Extracted page text data
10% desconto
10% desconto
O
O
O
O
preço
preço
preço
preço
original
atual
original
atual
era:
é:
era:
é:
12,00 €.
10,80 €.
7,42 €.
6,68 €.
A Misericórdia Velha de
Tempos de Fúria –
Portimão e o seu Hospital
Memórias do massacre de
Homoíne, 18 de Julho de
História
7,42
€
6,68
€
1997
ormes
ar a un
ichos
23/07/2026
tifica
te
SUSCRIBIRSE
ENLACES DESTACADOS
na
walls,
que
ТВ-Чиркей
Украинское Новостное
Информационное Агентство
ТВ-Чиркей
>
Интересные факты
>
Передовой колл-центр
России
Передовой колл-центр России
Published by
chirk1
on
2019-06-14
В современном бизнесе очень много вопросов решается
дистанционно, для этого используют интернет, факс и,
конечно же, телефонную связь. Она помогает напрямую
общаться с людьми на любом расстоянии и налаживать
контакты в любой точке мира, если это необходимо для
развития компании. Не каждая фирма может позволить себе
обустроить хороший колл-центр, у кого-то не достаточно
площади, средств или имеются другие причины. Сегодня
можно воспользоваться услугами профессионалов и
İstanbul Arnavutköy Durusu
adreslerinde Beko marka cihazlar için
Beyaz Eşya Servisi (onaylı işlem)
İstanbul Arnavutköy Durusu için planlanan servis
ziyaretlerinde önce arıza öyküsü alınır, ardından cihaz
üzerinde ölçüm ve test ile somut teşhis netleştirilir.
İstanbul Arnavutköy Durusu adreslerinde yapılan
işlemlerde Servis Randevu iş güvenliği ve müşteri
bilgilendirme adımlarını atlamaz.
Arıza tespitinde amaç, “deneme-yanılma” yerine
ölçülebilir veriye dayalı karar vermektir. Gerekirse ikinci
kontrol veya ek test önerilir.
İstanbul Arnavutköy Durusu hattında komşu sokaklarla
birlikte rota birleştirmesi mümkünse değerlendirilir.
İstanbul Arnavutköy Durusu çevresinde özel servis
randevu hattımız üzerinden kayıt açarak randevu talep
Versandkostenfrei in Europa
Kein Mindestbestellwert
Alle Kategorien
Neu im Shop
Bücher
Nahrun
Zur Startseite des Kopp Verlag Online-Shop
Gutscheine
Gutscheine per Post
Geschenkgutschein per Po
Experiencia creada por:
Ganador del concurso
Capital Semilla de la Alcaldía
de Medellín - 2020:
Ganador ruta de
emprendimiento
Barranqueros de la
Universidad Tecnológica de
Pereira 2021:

PROBLEM STATEMENT. Copy exactly the lines that run from the first line of the data to the line containing "контакты в любой", please, with both ends included and nothing else.

FINISHED TASK.
10% desconto
10% desconto
O
O
O
O
preço
preço
preço
preço
original
atual
original
atual
era:
é:
era:
é:
12,00 €.
10,80 €.
7,42 €.
6,68 €.
A Misericórdia Velha de
Tempos de Fúria –
Portimão e o seu Hospital
Memórias do massacre de
Homoíne, 18 de Julho de
História
7,42
€
6,68
€
1997
ormes
ar a un
ichos
23/07/2026
tifica
te
SUSCRIBIRSE
ENLACES DESTACADOS
na
walls,
que
ТВ-Чиркей
Украинское Новостное
Информационное Агентство
ТВ-Чиркей
>
Интересные факты
>
Передовой колл-центр
России
Передовой колл-центр России
Published by
chirk1
on
2019-06-14
В современном бизнесе очень много вопросов решается
дистанционно, для этого используют интернет, факс и,
конечно же, телефонную связь. Она помогает напрямую
общаться с людьми на любом расстоянии и налаживать
контакты в любой точке мира, если это необходимо для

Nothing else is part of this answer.